Nifty was surprised at how little those dreaded words shocked him. He nodded in reply.
“Good, it’s about time. The Ring has been patient for far too long.”
“Patient with what?”
“Ink,” Toro replied.
“What do you mean?”
“Well, not having had the pleasure of meeting the fluxform myself I can only speak to what others have said. It, she, Ink, or whatever you wish to call the repair solution, doesn’t always appreciate our mortal timelines. It is the opinion of many in the ring that this Hadron Drake, if that is indeed who it proves to be, should have been dealt with a millennia ago.”
“Dealt with?”
“Yes, purged from the machine prison where his mind resided for the last fifteen hundred years.”
“Are you serious?” Nifty fought to consider the implications of such an imprisonment and what kind of enemy it would produce.
“Was this not discussed when you visited Ink?”
Nifty suddenly remembered his bird pendant and the gift Ink had bestowed upon it. He tried to casually look around the cramped quarters to see if his jacket had remained with him. It hadn’t.
“No, not that part,” Nifty said. “I’m still struggling with the fact that I may be a Jax.”
“You are, I can vouch for that myself. I was on the committee that accepted you into the academy on your thirteenth birthday. Only a handful of the Ring know the truth of this and I would prefer to keep it that way. No need to endanger your life any more than necessary.”
“What’s that supposed to mean?”
“Think about it, Niftmire. Hadron Drake will have blamed Rion Jax and the Ring for his imprisonment. We can count on any descendent of a Jaz becoming a target for his ire. Not to mention it wouldn’t take an acumen engineer to realize you may contain enough genetic material to reactivate the machines in the Jax storage facilities. Machines that could pose a serious threat to whatever this Drake scoundrel plans.”
“Jax storage facilities?”
Toro returned his question with a blank expression and a gentle shake of his head.

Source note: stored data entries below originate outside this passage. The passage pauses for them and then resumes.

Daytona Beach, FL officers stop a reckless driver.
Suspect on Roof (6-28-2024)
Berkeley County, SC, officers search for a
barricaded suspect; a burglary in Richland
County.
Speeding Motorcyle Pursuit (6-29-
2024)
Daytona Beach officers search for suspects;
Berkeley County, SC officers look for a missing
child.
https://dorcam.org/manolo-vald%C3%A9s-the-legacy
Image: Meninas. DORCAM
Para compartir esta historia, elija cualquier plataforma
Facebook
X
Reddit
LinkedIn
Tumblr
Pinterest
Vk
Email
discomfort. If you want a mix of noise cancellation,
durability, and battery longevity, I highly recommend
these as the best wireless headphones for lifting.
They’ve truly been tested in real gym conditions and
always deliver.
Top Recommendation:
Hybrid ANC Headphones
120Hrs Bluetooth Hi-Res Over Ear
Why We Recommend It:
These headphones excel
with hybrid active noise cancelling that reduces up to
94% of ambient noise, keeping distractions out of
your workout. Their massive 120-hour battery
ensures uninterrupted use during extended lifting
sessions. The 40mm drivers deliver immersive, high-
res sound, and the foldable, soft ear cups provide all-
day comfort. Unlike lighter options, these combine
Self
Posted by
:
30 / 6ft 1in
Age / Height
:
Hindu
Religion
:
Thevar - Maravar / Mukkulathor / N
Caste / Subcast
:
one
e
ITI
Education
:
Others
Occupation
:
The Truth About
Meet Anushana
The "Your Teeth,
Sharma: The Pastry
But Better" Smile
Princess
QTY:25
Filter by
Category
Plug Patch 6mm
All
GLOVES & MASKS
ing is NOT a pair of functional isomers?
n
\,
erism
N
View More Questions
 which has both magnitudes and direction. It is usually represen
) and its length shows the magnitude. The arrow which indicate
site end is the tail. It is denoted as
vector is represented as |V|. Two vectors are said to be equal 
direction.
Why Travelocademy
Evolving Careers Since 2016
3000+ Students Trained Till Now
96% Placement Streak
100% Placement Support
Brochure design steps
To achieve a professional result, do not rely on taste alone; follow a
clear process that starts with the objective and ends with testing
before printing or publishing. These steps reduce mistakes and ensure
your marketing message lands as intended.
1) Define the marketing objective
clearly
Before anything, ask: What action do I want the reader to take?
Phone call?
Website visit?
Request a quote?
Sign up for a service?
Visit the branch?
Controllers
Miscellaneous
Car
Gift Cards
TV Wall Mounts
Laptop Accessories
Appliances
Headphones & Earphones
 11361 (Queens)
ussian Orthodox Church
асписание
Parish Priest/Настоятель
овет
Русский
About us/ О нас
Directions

A thought suddenly occurred to Nifty: what about the pendant? Maybe his questions could be answered if he reviewed the files Ink had installed on it. In secret. After all, it was probably still tucked into his jacket, just waiting for him to access it. If there was one thing he’d learnt from playing Lag and Slash it was to never to let your opponent know where you wanted to strike. But unfortunately Toro was his opponent right now and he already knew far too much.
“So what’s next?” Nifty asked, surprising the Field Major.
“Let us find out together, young Niftmire,” said Toro as he indicated towards the exit. “But I feel like I m
ust warn you. Scotty, being the brindle badger on a grub stump he is, became aware of my involvement in the Ring some decades ago, although he doesn’t know much about the situation. He has my trust and has kept it a secret between us, so unless pressed we should both behave as if the Ring does not exist when we’re around him. “
“Makes sense.”
Toro turned to the doors and called out, “You may enter.”
CHAPTER THIRTY THREE
Ancient doors slid on ancient hinges, leaving a cloud of dust in their wake. Scotty, the person Nifty trusted most in the world, stepped inside, his newly-healed face wearing a deep frown. He carried several books and a large bundle tucked under one arm. A decidedly frail-looking Monsourian, wearing a work apron and spectacles, stepped into view behind the Ranger. Both regarded Nifty with interest.